Закрыв дверь, Автом торопливо, потушил свет.

— Стелитесь. Что полуношничать-то, карасин жечь…

9

Со всех концов деревни бежали женщины, девки, мальчишки. Вперевалку спешила оправившаяся от побоев Виринея Мирониха.

— Живуща, как кошка! Никакой бой не берет! — ехидно крикнул ей Мосей Анкудиныч.

Как ни спешила Виринея, но не удержалась — остановилась, разом как-то согнулась вся в пояснице, приподняла голову и затрясла ею, как это делал в гневе Мосей Анкудиныч. Старик плюнул в ее сторону и, ворча что-то, пошел во двор.

Мирониха вновь затрусила, силясь догнать женщин.

— Сердцынько лопнет, бабоньки…

— Пешком, сказывают, прошли. И все, кто в ячейке, с ними.

— Неужто к венцу пешком?!

— Убей бог, на своих, на двоих…

— Да у них на всю компанию один мерин и тот кривой, как Митька Седов.

— Ну Седова-то ты, сватья, не приплетай — он хоть и крив, да душа у него пряма.
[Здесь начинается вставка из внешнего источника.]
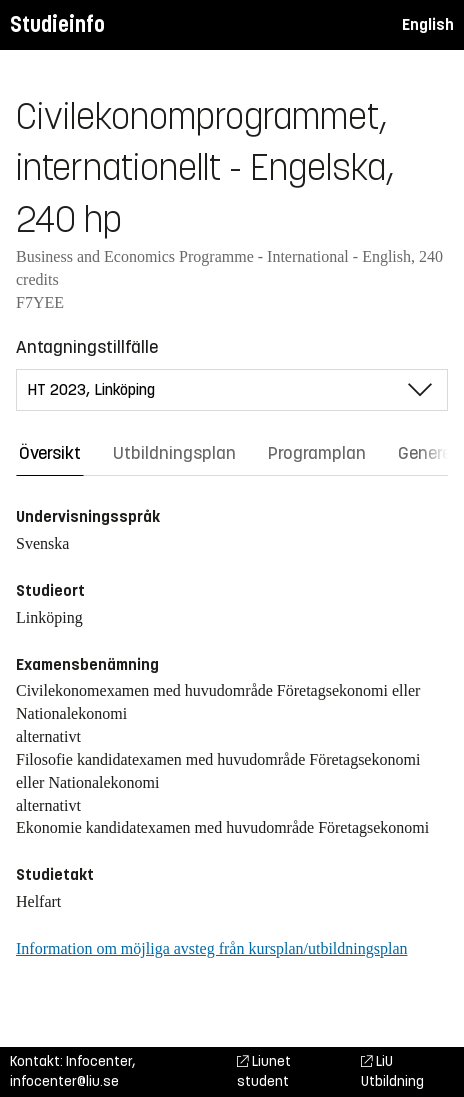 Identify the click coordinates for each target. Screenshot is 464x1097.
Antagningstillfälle (87, 347)
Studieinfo (57, 24)
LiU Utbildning (392, 1071)
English (428, 24)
— Селифон батрачить у Самохи кончил, к тестю в примаки[12] идет, а Амос Карпыч плотника с квартиры гонит… Зурнин-то к Егору Егорычу перебрался, Амоса за всяческие беззакония тюрьмой стращает, — рассказывала Мирониха.

Женщины проталкивались в сельсовет. Толпа то подавалась вперед, то оседала. В раскрасневшихся от волнения и от мороза лицах сквозило непреодолимое желание взглянуть на первых «самокруточных» молодых.

— Разодета, сказывают, невеста — прынцесса!

— Селифон, сказывают, под польку острижен и в сапогах новых. На штанах — плис, на рубахе — сатин.

Виринея совсем уже было пробилась к дверям, но навстречу хлынул людской поток.

— Дорогу!.. Дай дорогу! — возбужденно сверкая единственным глазом, командовал Дмитрий Седов. — Посторонитесь, граждане! Чистосердечно прошу дать дорогу молодым!.. — Седов был так счастлив, точно он сам только что зарегистрировался с красавицей-новоселкой.

На пороге показалась взволнованная, радостная Марина, а за ней высокий, широкоплечий Селифон.

На белый лоб парня волной падал черный чуб. Над губой резался первый ус.

— Как две вербы!..

— Мне бы эдаку — и я бы черту душу отдал, не посмотрел бы, что комсомолка…

— На платье-то шелк, девоньки!..

— На ногах-то — с высоченным каблуком! И калоши с каблуком!

Селифон не видел недобрых глаз стариков и старух, притащившихся посмотреть на отступника, не слышал голосов парней и девок. От счастья он, казалось, был по другую сторону жизни. Державшая его под руку сверкающая лучистой красотою Марина, новая рубаха, плисовые штаны, новые сапоги, новая жизнь — и все это разом!

Зурнин ушел вперед. Черновушане вместе с молодыми, втиснутыми в середину шествия, двигались по улице. Глаза всех были устремлены на молодых.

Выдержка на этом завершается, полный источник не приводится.